▶ **THE PROBLEM**: Word for word, restate all of the data shown below.
/---
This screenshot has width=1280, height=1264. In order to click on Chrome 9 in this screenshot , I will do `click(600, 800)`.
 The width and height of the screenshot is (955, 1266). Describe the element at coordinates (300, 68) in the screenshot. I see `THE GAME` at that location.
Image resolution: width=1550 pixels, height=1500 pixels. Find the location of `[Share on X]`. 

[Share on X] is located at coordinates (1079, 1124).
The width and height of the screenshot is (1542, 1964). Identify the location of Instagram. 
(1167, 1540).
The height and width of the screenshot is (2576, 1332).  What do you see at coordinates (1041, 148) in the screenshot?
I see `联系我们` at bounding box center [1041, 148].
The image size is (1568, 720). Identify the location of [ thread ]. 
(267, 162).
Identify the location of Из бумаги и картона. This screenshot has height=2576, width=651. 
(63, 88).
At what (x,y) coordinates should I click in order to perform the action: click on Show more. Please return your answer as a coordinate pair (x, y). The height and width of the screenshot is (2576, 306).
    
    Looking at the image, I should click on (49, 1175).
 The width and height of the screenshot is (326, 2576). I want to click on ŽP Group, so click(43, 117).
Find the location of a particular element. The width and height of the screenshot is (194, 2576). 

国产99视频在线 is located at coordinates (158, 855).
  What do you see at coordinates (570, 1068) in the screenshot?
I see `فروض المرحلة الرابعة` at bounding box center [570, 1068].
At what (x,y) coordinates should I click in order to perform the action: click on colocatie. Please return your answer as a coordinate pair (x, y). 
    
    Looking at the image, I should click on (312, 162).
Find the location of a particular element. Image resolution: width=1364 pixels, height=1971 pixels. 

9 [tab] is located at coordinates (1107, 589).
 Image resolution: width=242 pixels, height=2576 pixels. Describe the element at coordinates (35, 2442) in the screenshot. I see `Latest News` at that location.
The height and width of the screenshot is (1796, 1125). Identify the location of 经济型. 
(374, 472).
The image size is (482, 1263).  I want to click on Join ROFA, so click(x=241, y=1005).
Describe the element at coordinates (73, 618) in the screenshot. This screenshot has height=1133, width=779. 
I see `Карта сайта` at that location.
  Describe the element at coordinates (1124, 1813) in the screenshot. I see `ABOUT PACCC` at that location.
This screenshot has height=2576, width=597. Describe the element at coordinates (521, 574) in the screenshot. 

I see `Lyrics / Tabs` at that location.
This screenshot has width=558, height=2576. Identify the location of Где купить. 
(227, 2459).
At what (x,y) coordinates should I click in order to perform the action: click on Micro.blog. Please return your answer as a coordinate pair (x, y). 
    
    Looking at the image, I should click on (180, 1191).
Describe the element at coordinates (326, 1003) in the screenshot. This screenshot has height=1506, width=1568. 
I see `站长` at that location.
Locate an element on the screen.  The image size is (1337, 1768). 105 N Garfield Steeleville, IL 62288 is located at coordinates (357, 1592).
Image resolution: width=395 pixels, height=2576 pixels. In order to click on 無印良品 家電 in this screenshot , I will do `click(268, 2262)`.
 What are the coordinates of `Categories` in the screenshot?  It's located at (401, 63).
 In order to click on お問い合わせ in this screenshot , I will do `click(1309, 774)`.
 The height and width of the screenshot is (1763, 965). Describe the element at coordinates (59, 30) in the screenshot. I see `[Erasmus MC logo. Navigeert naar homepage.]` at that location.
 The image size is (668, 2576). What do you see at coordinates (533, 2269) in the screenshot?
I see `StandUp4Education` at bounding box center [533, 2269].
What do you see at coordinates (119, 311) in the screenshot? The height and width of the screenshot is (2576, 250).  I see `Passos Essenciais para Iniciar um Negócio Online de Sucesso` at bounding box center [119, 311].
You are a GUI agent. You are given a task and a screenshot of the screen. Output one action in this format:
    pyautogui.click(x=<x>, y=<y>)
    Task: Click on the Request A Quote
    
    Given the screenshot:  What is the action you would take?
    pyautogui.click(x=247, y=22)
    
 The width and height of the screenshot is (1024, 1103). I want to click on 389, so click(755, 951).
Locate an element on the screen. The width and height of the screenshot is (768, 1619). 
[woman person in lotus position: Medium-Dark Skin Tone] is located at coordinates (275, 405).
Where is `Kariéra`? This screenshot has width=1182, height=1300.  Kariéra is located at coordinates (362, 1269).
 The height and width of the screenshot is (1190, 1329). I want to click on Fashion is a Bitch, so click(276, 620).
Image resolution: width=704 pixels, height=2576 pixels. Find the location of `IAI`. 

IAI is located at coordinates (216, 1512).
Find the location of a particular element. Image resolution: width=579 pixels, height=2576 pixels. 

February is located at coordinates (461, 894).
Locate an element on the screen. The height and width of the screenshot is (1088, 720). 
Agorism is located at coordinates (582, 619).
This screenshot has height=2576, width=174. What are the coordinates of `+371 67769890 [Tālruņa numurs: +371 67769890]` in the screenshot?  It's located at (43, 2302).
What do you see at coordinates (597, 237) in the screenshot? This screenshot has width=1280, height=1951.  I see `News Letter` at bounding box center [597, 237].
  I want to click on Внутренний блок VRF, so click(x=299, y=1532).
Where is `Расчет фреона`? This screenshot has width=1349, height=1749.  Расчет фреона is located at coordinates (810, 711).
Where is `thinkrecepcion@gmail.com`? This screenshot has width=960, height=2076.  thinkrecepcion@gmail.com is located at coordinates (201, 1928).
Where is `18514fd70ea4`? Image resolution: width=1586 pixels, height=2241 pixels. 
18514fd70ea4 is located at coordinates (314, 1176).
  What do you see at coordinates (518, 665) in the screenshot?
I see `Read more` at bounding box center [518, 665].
\---
▶ **EXERCISE OUTPUT**:
This screenshot has width=1280, height=1264. In order to click on Chrome 9 in this screenshot , I will do `click(600, 800)`.
 The width and height of the screenshot is (955, 1266). Describe the element at coordinates (300, 68) in the screenshot. I see `THE GAME` at that location.
Image resolution: width=1550 pixels, height=1500 pixels. Find the location of `[Share on X]`. 

[Share on X] is located at coordinates (1079, 1124).
The width and height of the screenshot is (1542, 1964). Identify the location of Instagram. 
(1167, 1540).
The height and width of the screenshot is (2576, 1332).  What do you see at coordinates (1041, 148) in the screenshot?
I see `联系我们` at bounding box center [1041, 148].
The image size is (1568, 720). Identify the location of [ thread ]. 
(267, 162).
Identify the location of Из бумаги и картона. This screenshot has height=2576, width=651. 
(63, 88).
At what (x,y) coordinates should I click in order to perform the action: click on Show more. Please return your answer as a coordinate pair (x, y). The height and width of the screenshot is (2576, 306).
    
    Looking at the image, I should click on (49, 1175).
 The width and height of the screenshot is (326, 2576). I want to click on ŽP Group, so click(43, 117).
Find the location of a particular element. The width and height of the screenshot is (194, 2576). 

国产99视频在线 is located at coordinates (158, 855).
  What do you see at coordinates (570, 1068) in the screenshot?
I see `فروض المرحلة الرابعة` at bounding box center [570, 1068].
At what (x,y) coordinates should I click in order to perform the action: click on colocatie. Please return your answer as a coordinate pair (x, y). 
    
    Looking at the image, I should click on (312, 162).
Find the location of a particular element. Image resolution: width=1364 pixels, height=1971 pixels. 

9 [tab] is located at coordinates (1107, 589).
 Image resolution: width=242 pixels, height=2576 pixels. Describe the element at coordinates (35, 2442) in the screenshot. I see `Latest News` at that location.
The height and width of the screenshot is (1796, 1125). Identify the location of 经济型. 
(374, 472).
The image size is (482, 1263).  I want to click on Join ROFA, so click(x=241, y=1005).
Describe the element at coordinates (73, 618) in the screenshot. This screenshot has height=1133, width=779. 
I see `Карта сайта` at that location.
  Describe the element at coordinates (1124, 1813) in the screenshot. I see `ABOUT PACCC` at that location.
This screenshot has height=2576, width=597. Describe the element at coordinates (521, 574) in the screenshot. 

I see `Lyrics / Tabs` at that location.
This screenshot has width=558, height=2576. Identify the location of Где купить. 
(227, 2459).
At what (x,y) coordinates should I click in order to perform the action: click on Micro.blog. Please return your answer as a coordinate pair (x, y). 
    
    Looking at the image, I should click on (180, 1191).
Describe the element at coordinates (326, 1003) in the screenshot. This screenshot has height=1506, width=1568. 
I see `站长` at that location.
Locate an element on the screen.  The image size is (1337, 1768). 105 N Garfield Steeleville, IL 62288 is located at coordinates (357, 1592).
Image resolution: width=395 pixels, height=2576 pixels. In order to click on 無印良品 家電 in this screenshot , I will do `click(268, 2262)`.
 What are the coordinates of `Categories` in the screenshot?  It's located at (401, 63).
 In order to click on お問い合わせ in this screenshot , I will do `click(1309, 774)`.
 The height and width of the screenshot is (1763, 965). Describe the element at coordinates (59, 30) in the screenshot. I see `[Erasmus MC logo. Navigeert naar homepage.]` at that location.
 The image size is (668, 2576). What do you see at coordinates (533, 2269) in the screenshot?
I see `StandUp4Education` at bounding box center [533, 2269].
What do you see at coordinates (119, 311) in the screenshot? The height and width of the screenshot is (2576, 250).  I see `Passos Essenciais para Iniciar um Negócio Online de Sucesso` at bounding box center [119, 311].
You are a GUI agent. You are given a task and a screenshot of the screen. Output one action in this format:
    pyautogui.click(x=<x>, y=<y>)
    Task: Click on the Request A Quote
    
    Given the screenshot:  What is the action you would take?
    pyautogui.click(x=247, y=22)
    
 The width and height of the screenshot is (1024, 1103). I want to click on 389, so click(755, 951).
Locate an element on the screen. The width and height of the screenshot is (768, 1619). 
[woman person in lotus position: Medium-Dark Skin Tone] is located at coordinates (275, 405).
Where is `Kariéra`? This screenshot has width=1182, height=1300.  Kariéra is located at coordinates (362, 1269).
 The height and width of the screenshot is (1190, 1329). I want to click on Fashion is a Bitch, so click(276, 620).
Image resolution: width=704 pixels, height=2576 pixels. Find the location of `IAI`. 

IAI is located at coordinates (216, 1512).
Find the location of a particular element. Image resolution: width=579 pixels, height=2576 pixels. 

February is located at coordinates (461, 894).
Locate an element on the screen. The height and width of the screenshot is (1088, 720). 
Agorism is located at coordinates (582, 619).
This screenshot has height=2576, width=174. What are the coordinates of `+371 67769890 [Tālruņa numurs: +371 67769890]` in the screenshot?  It's located at (43, 2302).
What do you see at coordinates (597, 237) in the screenshot? This screenshot has width=1280, height=1951.  I see `News Letter` at bounding box center [597, 237].
  I want to click on Внутренний блок VRF, so click(x=299, y=1532).
Where is `Расчет фреона`? This screenshot has width=1349, height=1749.  Расчет фреона is located at coordinates (810, 711).
Where is `thinkrecepcion@gmail.com`? This screenshot has width=960, height=2076.  thinkrecepcion@gmail.com is located at coordinates (201, 1928).
Where is `18514fd70ea4`? Image resolution: width=1586 pixels, height=2241 pixels. 
18514fd70ea4 is located at coordinates (314, 1176).
  What do you see at coordinates (518, 665) in the screenshot?
I see `Read more` at bounding box center [518, 665].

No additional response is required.